Charity investing could become cutting edge

Charity investing could become cutting edge

By Sophia Grene

Published: March 10 2008 02:00 | Last updated: March 10 2008 02:00

Charities have the freedom to be the most interesting investors around, but are hesitant to break the bounds of tradition, says a new report from Sarasin & Partners, which manages money for 175 of them.
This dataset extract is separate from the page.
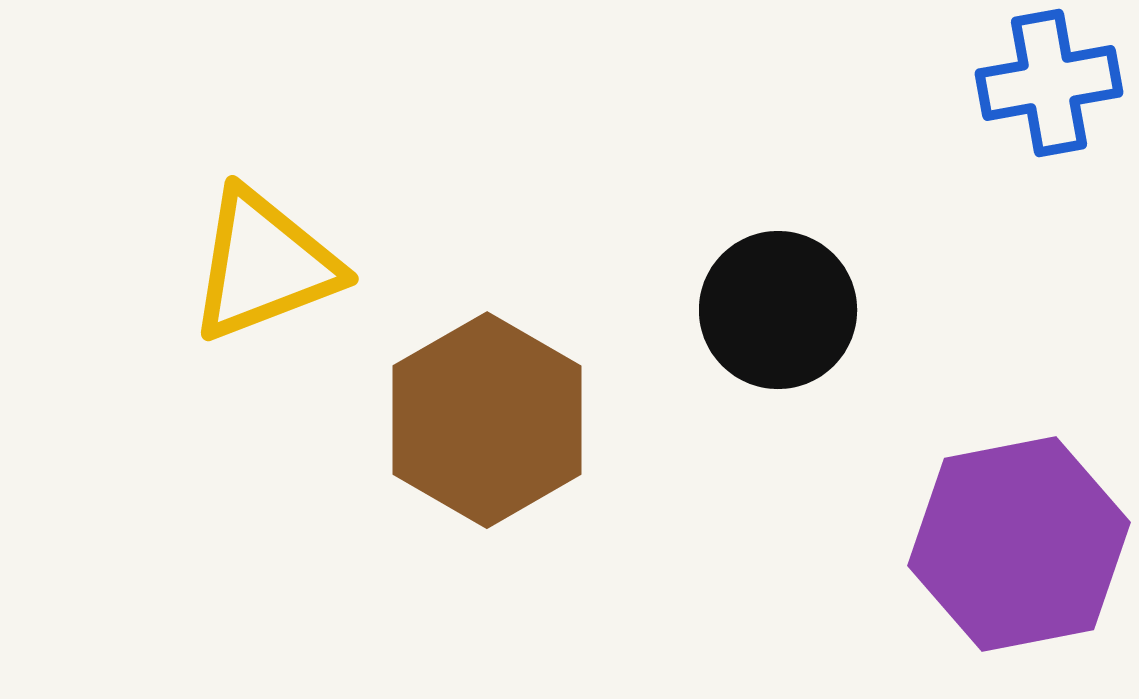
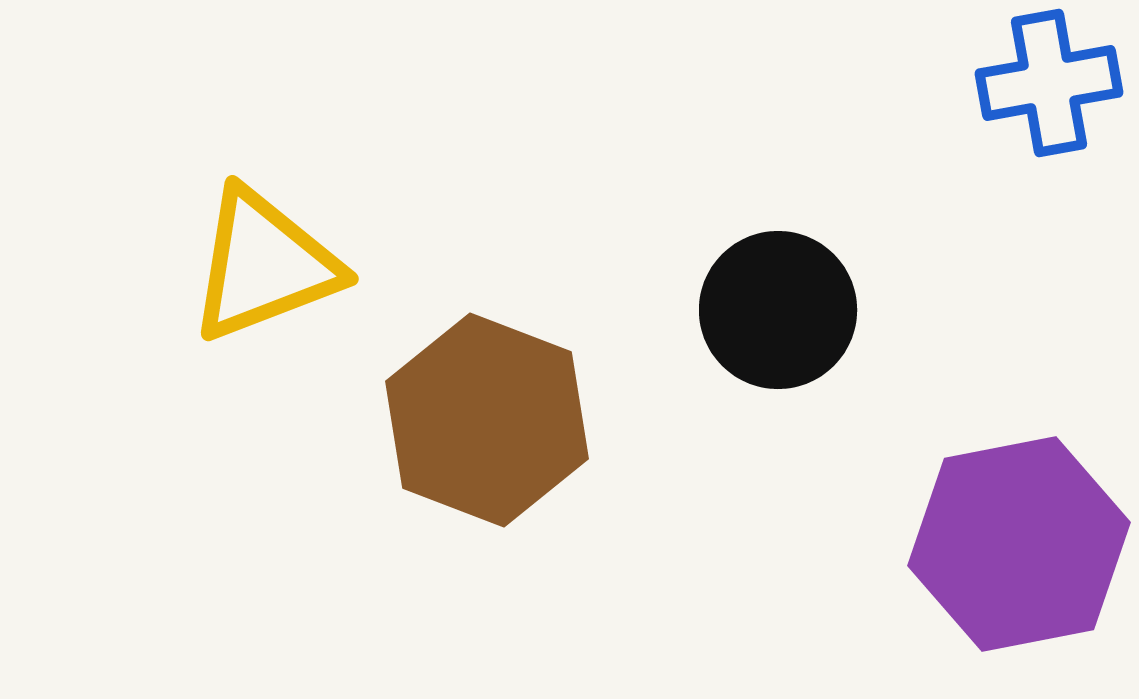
brown hexagon: rotated 9 degrees counterclockwise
The report, Sarasin & Partners Compendium of Investment for Charities , looks at current trends in endowment investing - globalisation and alternative asset classes are key terms here - and describes the ideal process for setting investment policy.
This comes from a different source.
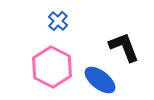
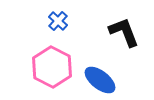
black L-shape: moved 15 px up
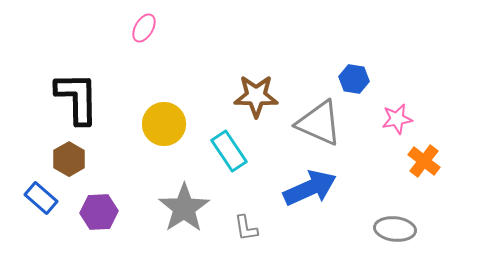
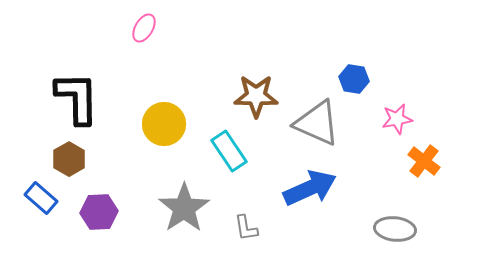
gray triangle: moved 2 px left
"While trustees and investors are perhaps more able than ever to create portfolios that match their particular circumstances, agreeing and implementing investment policy still represents a major challenge," says the foreword to the report, written by Richard Maitland, Edward Campbell-Johnston and Henry Boucher.

Guy Monson, Sarasin's chief investment officer, points out that the UK's Trustee Act 2000 says: "A trustee may make any kind of investment that he could make if he were absolutely entitled to the assets of the trust", with the exception of direct purchase of land. Once the statutory duty of care is fulfilled, which Mr Monson interprets to mean diversification, and a risk process should be in place, "you can do anything you like".

Charities have traditionally been the poor relation of investing in the UK, says Mr Monson. They have not been adventurous in their investment policies, even though in the US endowment funds such as those of Harvard and Yale Universities have been exemplars of innovative and successful investment. "But things are changing here very, very fast," says Mr Monson. The changes highlighted in the report include the increased use of pooled vehicles, a move away from measuring performance against peers to using bespoke benchmarks, a tendency to aim for returns higher than cash or higher than inflation instead of beating indices, and increasing willingness to allow derivatives to be used in investment management.

While these techniques have become mainstream in pension fund investing, they still count as new for charities. Charity investing has different requirements and objectives than pension funds, however. While each charity has different objectives, as a group they are likely to have an investment horizon at perpetuity and need to generate a regular income stream, which is not dependent on variables such as longevity.

Endowments therefore can approach the task of setting their investment policy on different terms than other investors. For a start, their investment horizon is likely to be much longer than most investors. On its own, this can make a difference to the basic assumptions used in setting investment policy, especially when it comes to asset allocation, deciding what proportions of the fund to put into equities, bonds and other asset classes.

The classic analysis looks at various combinations of two asset classes, usually equities and bonds, to find the proportions that offer the highest returns for an acceptable level of risk. This produces a curved line called the efficient frontier, the furthest right on the graph below. It shows, for the UK market, that although holding the whole portfolio in government bonds is slightly riskier than including a small allocation to equities, beyond that, more equities means more risk.

The limitation of this useful exercise is that it only applies over a 12-month period. If the same calculation is done over a longer period, it turns out that bonds in the long run are more volatile than equities.

If UK charities take on board this kind of investment thinking and combine it with increasing the range of asset classes they use, as is already happening, they could find themselves at the cutting edge of investment innovation, like their US counterparts.